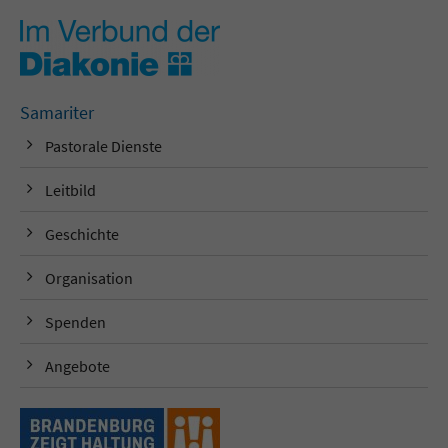
Samariter
Pastorale Dienste
Leitbild
Geschichte
Organisation
Spenden
Angebote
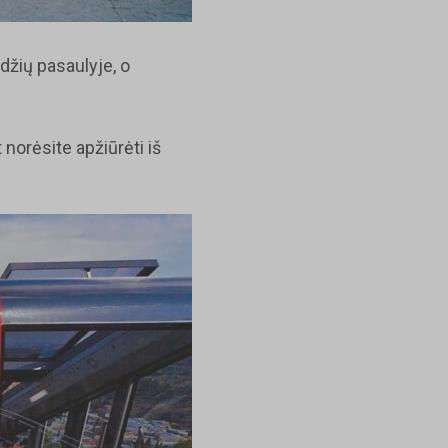
džių pasaulyje, o
norėsite apžiūrėti iš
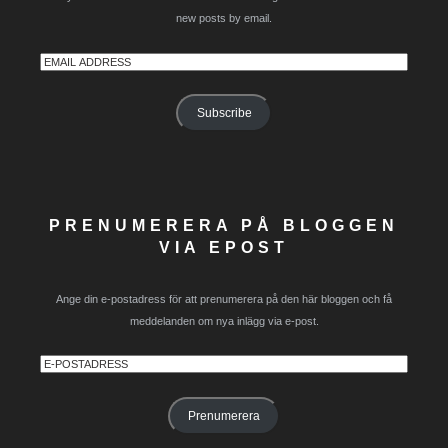
new posts by email.
Email
Address
Subscribe
PRENUMERERA PÅ BLOGGEN
VIA EPOST
Ange din e-postadress för att prenumerera på den här bloggen och få
meddelanden om nya inlägg via e-post.
E-
postadress
Prenumerera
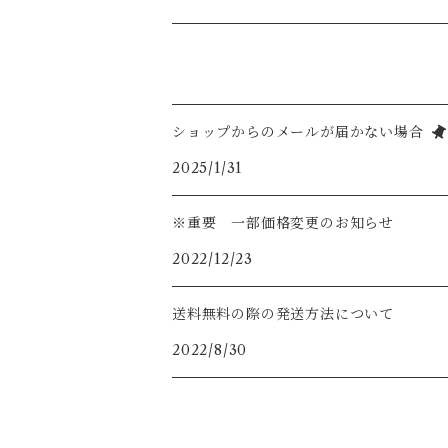
ホワイトムーンストーン
スワロフスキー
K14gf
925silver
ラブライドライト
ショップからのメールが届かない場合
2025/1/31
※重要 一部価格変更のお知らせ
2022/12/23
送料無料の際の発送方法について
2022/8/30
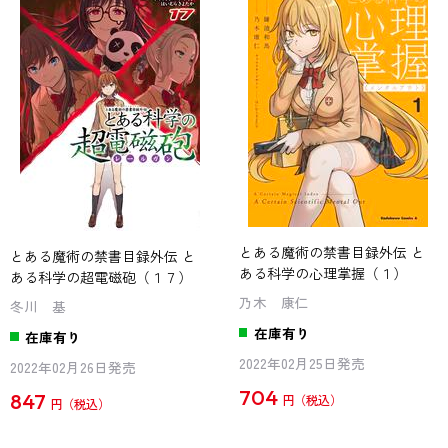
とある魔術の禁書目録外伝 と
とある魔術の禁書目録外伝 と
ある科学の心理掌握（１）
ある科学の超電磁砲（１７）
乃木 康仁
冬川 基
在庫有り
在庫有り
2022年02月25日発売
2022年02月26日発売
704
847
円
円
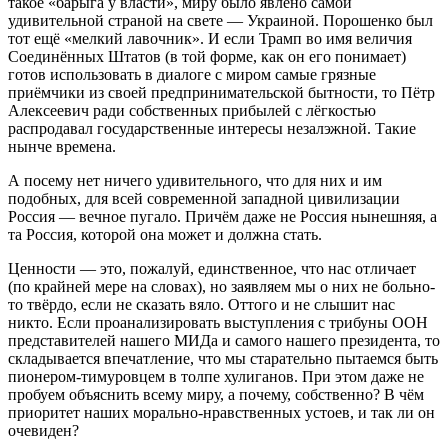
такое «барыга у власти», миру было явлено самой
удивительной страной на свете ― Украиной. Порошенко был
тот ещё «мелкий лавочник». И если Трамп во имя величия
Соединённых Штатов (в той форме, как он его понимает)
готов использовать в диалоге с миром самые грязные
приёмчики из своей предпринимательской бытности, то Пётр
Алексеевич ради собственных прибылей с лёгкостью
распродавал государственные интересы незалэжной. Такие
нынче времена.
А посему нет ничего удивительного, что для них и им
подобных, для всей современной западной цивилизации
Россия ― вечное пугало. Причём даже не Россия нынешняя, а
та Россия, которой она может и должна стать.
Ценности ― это, пожалуй, единственное, что нас отличает
(по крайней мере на словах), но заявляем мы о них не больно-
то твёрдо, если не сказать вяло. Оттого и не слышит нас
никто. Если проанализировать выступления с трибуны ООН
представителей нашего МИДа и самого нашего президента, то
складывается впечатление, что мы старательно пытаемся быть
пионером-тимуровцем в толпе хулиганов. При этом даже не
пробуем объяснить всему миру, а почему, собственно? В чём
приоритет наших морально-нравственных устоев, и так ли он
очевиден?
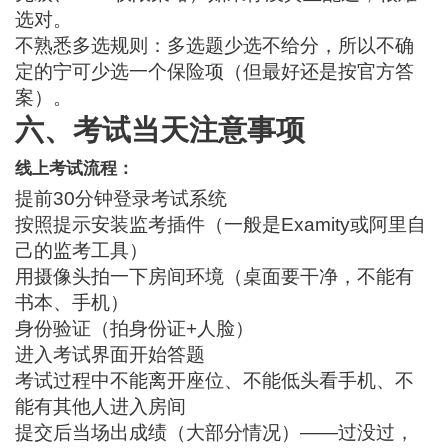
选对。
不熟悉多选规则：多选题少选不给分，所以不确
定的宁可少选一个保险项（但最好还是按官方答
案）。
六、考试当天注意事项
线上考试流程：
提前30分钟登录考试系统
按照提示安装监考插件（一般是Examity或阿里自
己的监考工具）
用摄像头拍一下房间环境（桌面要干净，不能有
书本、手机）
身份验证（拍身份证+人脸）
进入考试界面开始答题
考试过程中不能离开座位、不能低头看手机、不
能有其他人进入房间
提交后当场出成绩（大部分情况）——过没过，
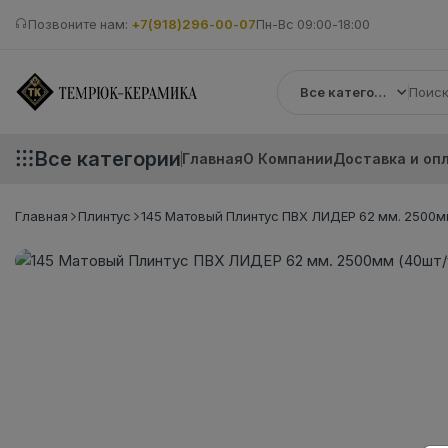
Позвоните нам:
+7(918)296-00-07
Пн-Вс 09:00-18:00
Все категории
Все категории
Главная
О Компании
Доставка и оп
Главная
Плинтус
145 Матовый Плинтус ПВХ ЛИДЕР 62 мм. 2500м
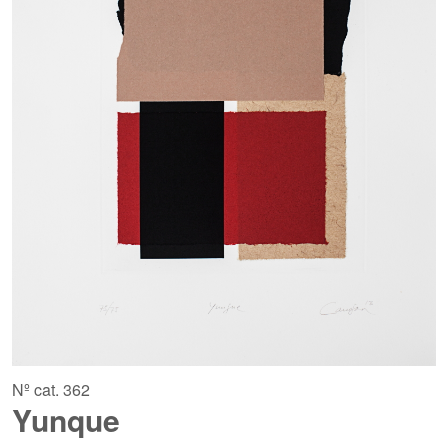
Nº cat. 362
Yunque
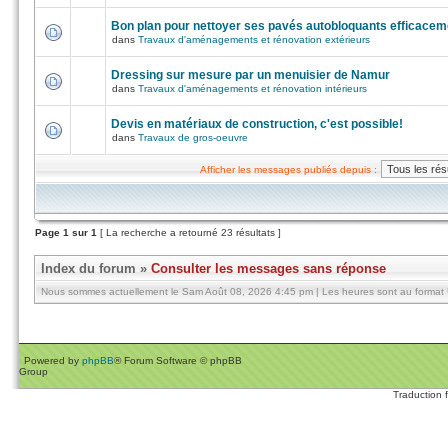
Bon plan pour nettoyer ses pavés autobloquants efficacem
dans
Travaux d'aménagements et rénovation extérieurs
Dressing sur mesure par un menuisier de Namur
dans
Travaux d'aménagements et rénovation intérieurs
Devis en matériaux de construction, c'est possible!
dans
Travaux de gros-oeuvre
Afficher les messages publiés depuis :
Page
1
sur
1
[ La recherche a retourné 23 résultats ]
Index du forum
»
Consulter les messages sans réponse
Nous sommes actuellement le Sam Août 08, 2026 4:45 pm | Les heures sont au format U
Powered by
phpBB
® Forum Software © phpBB
Group
Traduction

> _YOUR ASSIGNMENT_
What's needed is an exact copy of the records above from the line containing "Pastorale Dienste" down to the line containing "удивительной страной на", both included, without any pictures.

> _ANSWER SPACE_
Pastorale Dienste
Leitbild
Geschichte
Organisation
Spenden
Angebote
džių pasaulyje, o
norėsite apžiūrėti iš
new posts by email.
Email
Address
Subscribe
PRENUMERERA PÅ BLOGGEN
VIA EPOST
Ange din e-postadress för att prenumerera på den här bloggen och få
meddelanden om nya inlägg via e-post.
E-
postadress
Prenumerera
ホワイトムーンストーン
スワロフスキー
K14gf
925silver
ラブライドライト
ショップからのメールが届かない場合
2025/1/31
※重要 一部価格変更のお知らせ
2022/12/23
送料無料の際の発送方法について
2022/8/30
とある魔術の禁書目録外伝 と
とある魔術の禁書目録外伝 と
ある科学の心理掌握（１）
ある科学の超電磁砲（１７）
乃木 康仁
冬川 基
在庫有り
在庫有り
2022年02月25日発売
2022年02月26日発売
704
847
円
円
такое «барыга у власти», миру было явлено самой
удивительной страной на свете ― Украиной. Порошенко был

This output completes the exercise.